On Tuesday, the company announced the expansion of its pilot delivery program in China through food delivery operator Ele.Me, owned by China’s Alibaba. The partnership with Alibaba, announced earlier this year, allows Starbucks to leverage the e-commerce giant’s online platforms: Ele.me (food delivery), Hema (supermarket), Tmall (online marketplace), Taobao (eCommerce store) and Alipay (payment).
After a test in Beijing and Shanghai, the so-called “Starbucks Delivers” program is now available in more than 1,100 stores in 17 Chinese cities. The company said it is on track to expand the delivery to more than 2,000 stores in 30 cities by the end of 2018.
Orders are fulfilled at cafes, as well as “Star Kitchens” located at Hema supermarkets. Hema is tech-forward grocery chain in China similar to Amazon Go in the U.S. but with additional features. Shoppers “scan and buy” groceries using an app on their phones. They can also use the app to order for home delivery.
The supermarkets also act as a distribution hub, which Starbucks is leveraging with the creation of ghost barista bars.
“Each Star Kitchen will utilize Hema’s distinct fulfillment and delivery capabilities to complement the delivery of handcrafted Starbucks coffee and tea beverages offered through existing Starbucks stores,” Starbucks said.
Ele.me and Starbucks have created a platform that ensures the right location is selected to fulfill an order, so delivery is made within 30 minutes. Ele.me drivers use special containers designed to maintain drink and food temperatures.
Johnson told CNBC that a delivered beverage should be the same temperature, cold or hot, as if “the barista just handed it to them.”
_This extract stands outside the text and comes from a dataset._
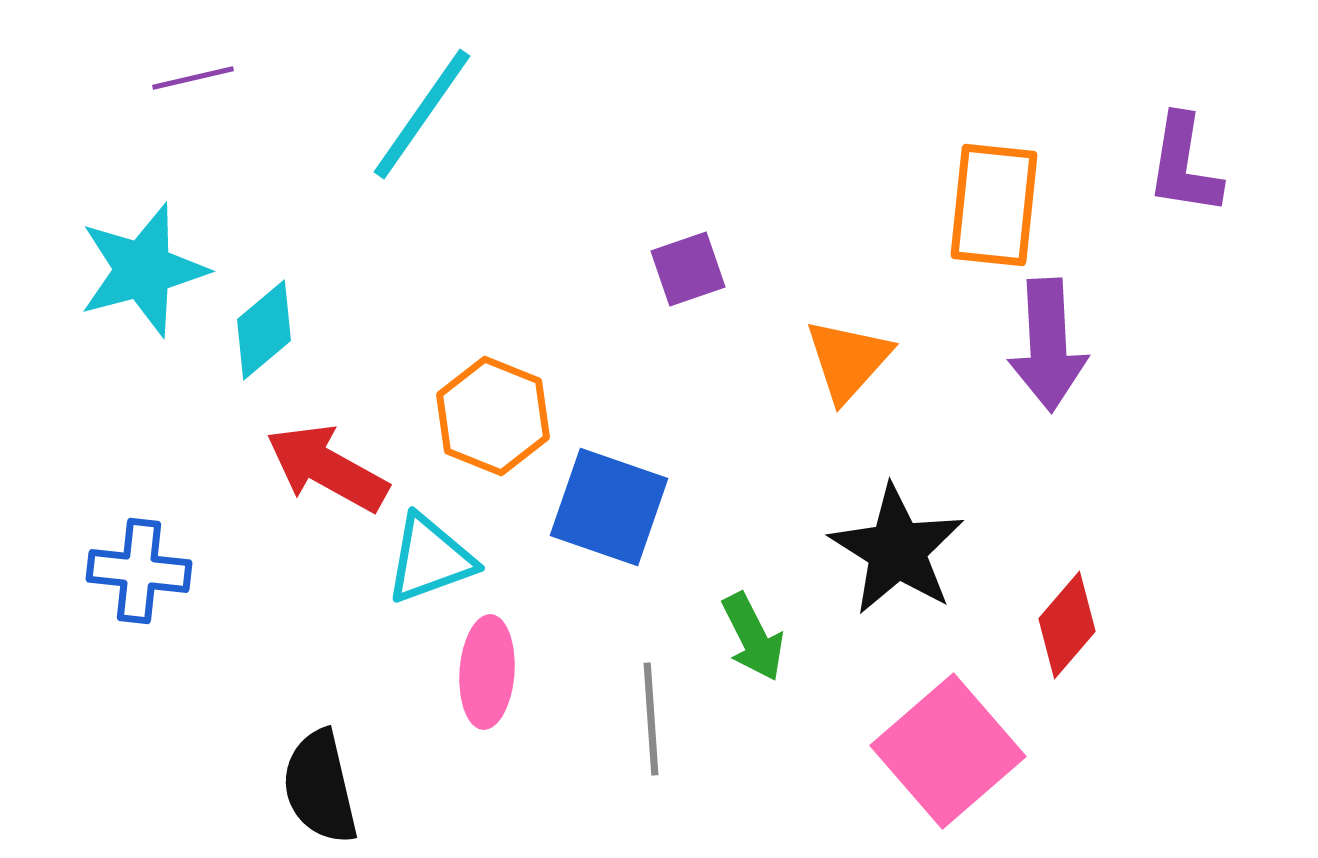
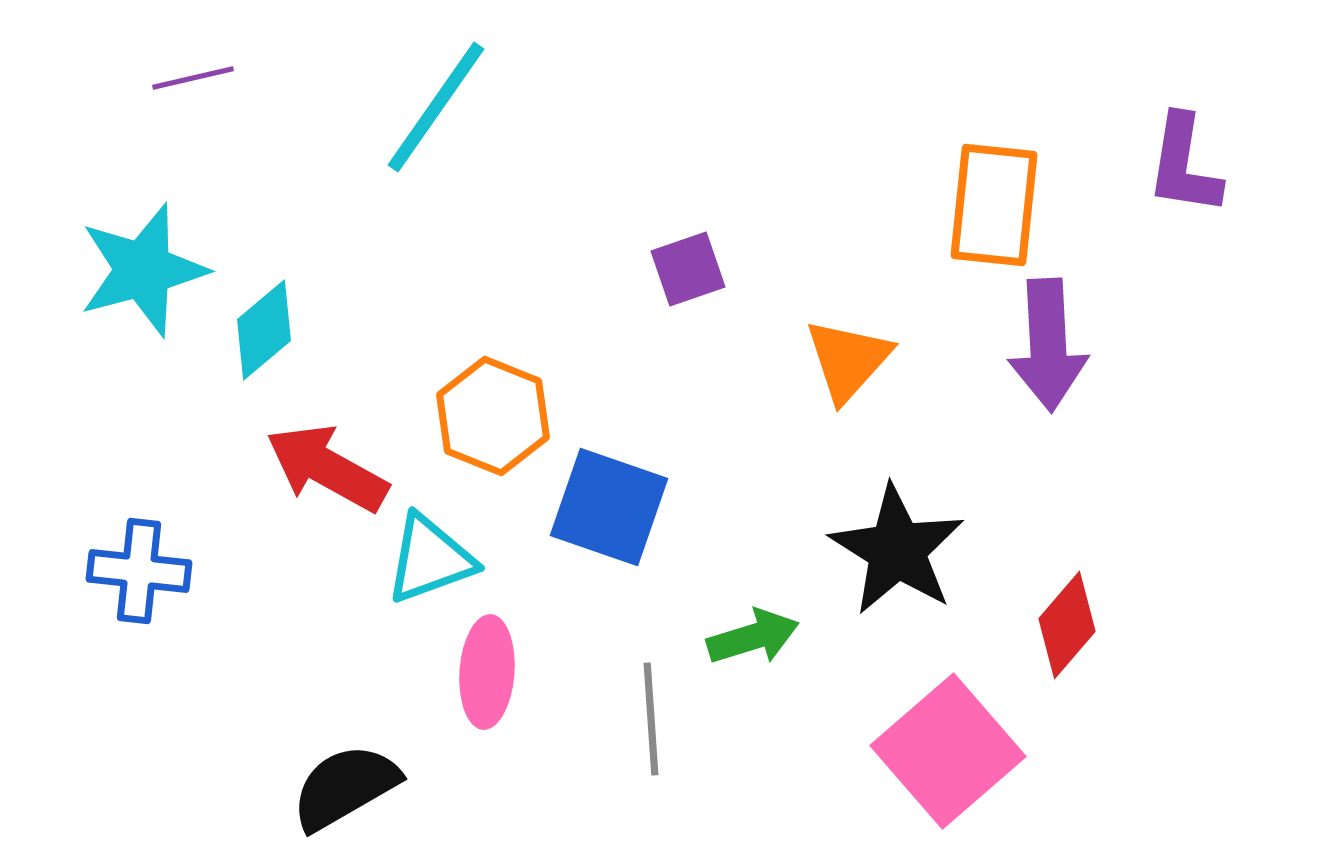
cyan line: moved 14 px right, 7 px up
green arrow: rotated 80 degrees counterclockwise
black semicircle: moved 25 px right; rotated 73 degrees clockwise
The Star Kitchens were piloted this fall inside Hema supermarkets within Alibaba Campus in Hangzhou and Shanghai Baodi Mall. Starbucks said it plans to expand to Hema stores in other Chinese cities over time.
“We’re playing the long game,” Johnson said about its investment in China.
Starbucks opened its first cafe in China nearly 20 years ago. It now has 3,500 stores with much of that acceleration occurring over the last five years. In March, the company told shareholders that it was opening a cafe every 15 hours in China.
The delivery operation in China comes as Starbucks has not moved the needle on delivery in the U.S. In September, the company began testing delivery at more than 100 stores in the Miami area through a partnership with Uber Eats.
Prior to that, it had been at least three years since Starbucks had introduced any new delivery options in the U.S.